Rods are typically assumed to be 'born rigid objects'. In this, case, for a world line defining a time axis for an accelerated frame, and assumed not to be rotating, it turns out the Fermi-Normal coordinates match measurements made with born rigid rulers (with one end following the axial world line). If rotation is allowed, there is no possible definition of rigid rods per Herglotz-Noether.
If one introduces the "relative space" of Rizzi and Ruggerio,
https://arxiv.org/abs/gr-qc/0207104, one can gain some insight into the physical experience of space on a rotating disk. The approach differs in who it handles time - instead of trying to define a rigid motion in space-time, one focuses on a different way to separate "space" from "time" in space-time.
This approach is also called by some authors a "quotient manifold", it's the sort of space one gets by eliminating the time dimension in a specific way. One does this by mapping entire lines in space-time to a single point in the abstract space. This is done routinely to separate space from time - any map from space-time to space must map a 4d manifold to a 3d manifold, so it must map lines in the 4d space-time to points in the 3d space. In the R&R approach, rather than focus on creating surfaces of simultaneity which is the usual approach (and one that causes problems on the rotating disk), one instead keeps things simple by mapping the worldlines of particles "at rest" on a rotating disk to single points in the abstract space, the "relative space" of R&R.
The result of this process is a static spatial geometry (assuming the space-time geometry is that of a disk rotating with constant angular velocity, i.e. a stationary rotating space-time), , with a well defined notion of distances between points given by a static spatial metric that corresponds physically to the SI definition of the meter.
SI meter:
The meter is the length of the path traveled by light in vacuum during a time interval of 1/299 792 458 of a second.

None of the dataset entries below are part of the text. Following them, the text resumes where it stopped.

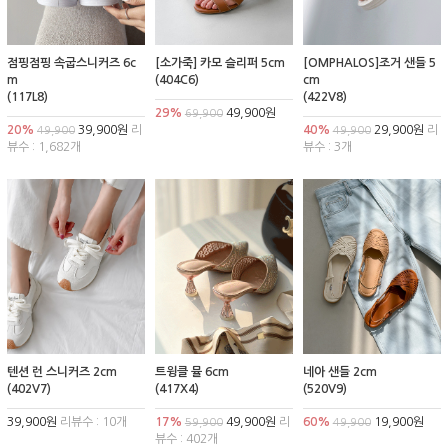
점핑점핑 속굽스니커즈 6c
[소가죽] 카모 슬리퍼 5cm
[OMPHALOS]조거 샌들 5
m
(404C6)
cm
(117L8)
(422V8)
29%
49,900원
69,900
20%
39,900원
리
40%
29,900원
리
49,900
49,900
뷰수 : 1,682개
뷰수 : 3개
텐션 런 스니커즈 2cm
트윙클 뮬 6cm
네아 샌들 2cm
(402V7)
(417X4)
(520V9)
39,900원
리뷰수 : 10개
17%
49,900원
리
60%
19,900원
59,900
49,900
뷰수 : 402개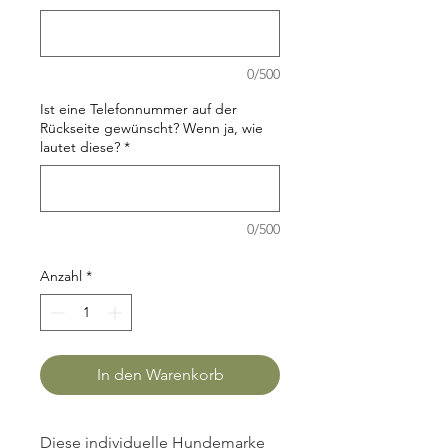
0/500
Ist eine Telefonnummer auf der
Rückseite gewünscht? Wenn ja, wie
lautet diese?
*
0/500
Anzahl
*
In den Warenkorb
Diese individuelle Hundemarke 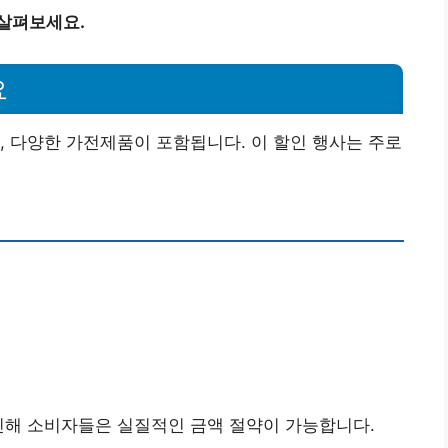
 살펴보세요.
요
, 다양한 가전제품이 포함됩니다. 이 할인 행사는 주로
인해 소비자들은 실질적인 금액 절약이 가능합니다.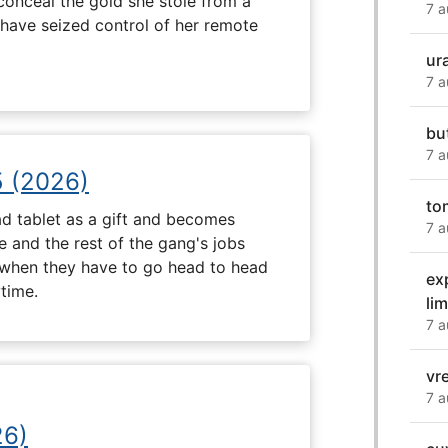
onceal the gold she stole from a
7 a
have seized control of her remote
ur
7 a
bu
7 a
5 (2026)
to
d tablet as a gift and becomes
7 a
 and the rest of the gang's jobs
when they have to go head to head
ex
ytime.
li
7 a
vr
7 a
26)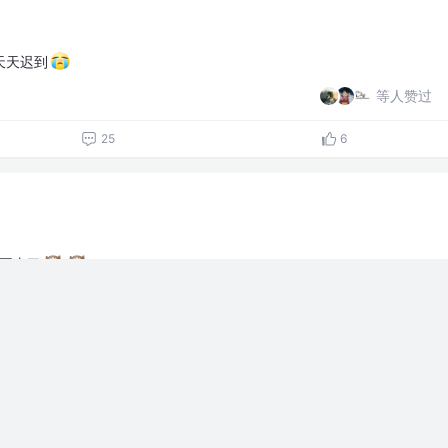
天天迟到
等人赞过
25
6
上不去了
等人赞过
15
4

There aren't any special difficulties that I'm aware of in using an older defintion of the meter rod rather than the modern SI definitoin, except for accuracy issues. Both techniques are suitable for measuring the distance between sufficiently nearby points, though the light-defined meters will both be more accurate, and less easily deformed by inertial pseudo-forces than physical meter bars. Both, though, should reach the same limiting concept of idstance over a sufficiently short interval.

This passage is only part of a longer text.